Grant number: 17/09110-4
Support type:Scholarships abroad - Research Internship - Doctorate
Effective date (Start): November 01, 2017
Effective date (End): October 31, 2018
Field of knowledge:Biological Sciences - Immunology
Principal Investigator:Maria Regina D'Império Lima
Grantee:Caio César Barbosa Bomfim
Supervisor abroad: Alan Sher
Home Institution: Instituto de Ciências Biomédicas (ICB). Universidade de São Paulo (USP). São Paulo , SP, Brazil
Local de pesquisa : National Institutes of Health, Bethesda (NIH), United States  
Associated to the scholarship:14/22986-8 - Role of myeloid derived suppressor cells and its purinergic regulation in severe tuberculosis, BP.DR

Abstract

Tuberculosis, a disease caused by acid-fast bacilli, has a high prevalence worldwide.
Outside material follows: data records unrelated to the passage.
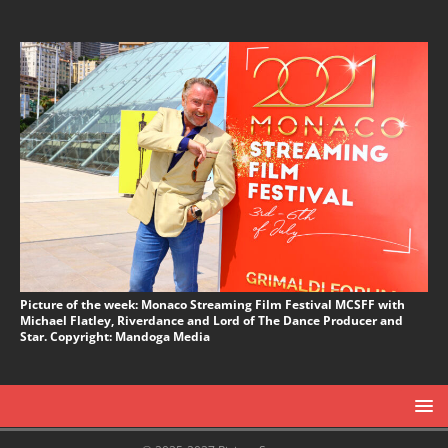
Picture of the week: Monaco Streaming Film Festival MCSFF with
Michael Flatley, Riverdance and Lord of The Dance Producer and
Star. Copyright: Mandoga Media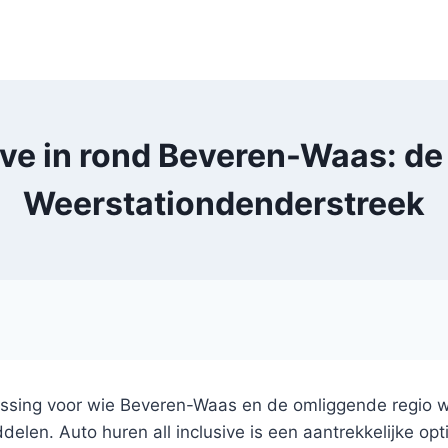
ive in rond Beveren-Waas: de 
Weerstationdenderstreek
ossing voor wie Beveren-Waas en de omliggende regio w
en. Auto huren all inclusive is een aantrekkelijke optie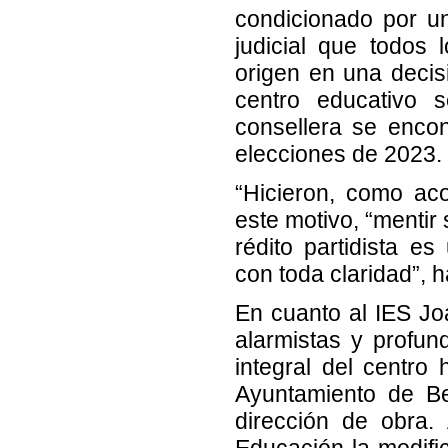
condicionado por un
judicial que todos
origen en una decis
centro educativo 
consellera se encon
elecciones de 2023.
“Hicieron, como aco
este motivo, “mentir
rédito partidista e
con toda claridad”, 
En cuanto al IES J
alarmistas y profu
integral del centro
Ayuntamiento de Ben
dirección de obra.
Educación la modifi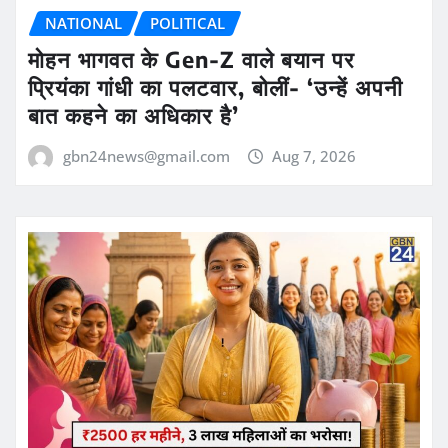
NATIONAL
POLITICAL
मोहन भागवत के Gen-Z वाले बयान पर
प्रियंका गांधी का पलटवार, बोलीं- ‘उन्हें अपनी
बात कहने का अधिकार है’
gbn24news@gmail.com
Aug 7, 2026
It is estimated that Mycobacterium tuberculosis bacillus infects a quarter of the world's population, and about 10% of these individuals are expected to develop the disease in the course of their lives. Recently, we observed that C57BL/6 mice infected with the clinical MP287/03 isolate of Mycobacterium bovis (Mbv), which induces a very aggressive form of the disease, presented a huge lung infiltration of cells with characteristics similar to those of myeloid derived suppressor cells (MDSCs). MDSCs are immature myeloid cells that have immunosuppressive activity. However, little is known about the role of immature myeloid cells in TB development. Moreover, one of the main difficulties to understand the pathogenesis of severe TB is the fact that necrotic granulomas are unusual in most murine models of TB. Thus, the aim of this study is to compare, phenotypically and functionally, the immature myeloid cell population in heavily infected C57BL/6 mice with that in kramnik mice and marmoset primates, which develop diseases that better recapitulate the human TB. These animals will be analyzed according to TB progression and the presence of MDSC-like cells in the lungs, which will be characterized functionally. This is relevant issue because the understanding of the mechanisms involved in the pathogenesis of severe TB opens the perspectives for the development of new therapeutic approaches aiming to attenuate the disease progression. These analyses require manipulation of mycobacteria and infected samples in biosafety level 3 (BSL-3) laboratory equipped with confocal microscopy, cell sorter device and image streaming that are not available in Brazil. This opportunity will give us the necessary knowledge to determine the role of MDSCs in severe TB, which is the goal of my PhD project in Brazil.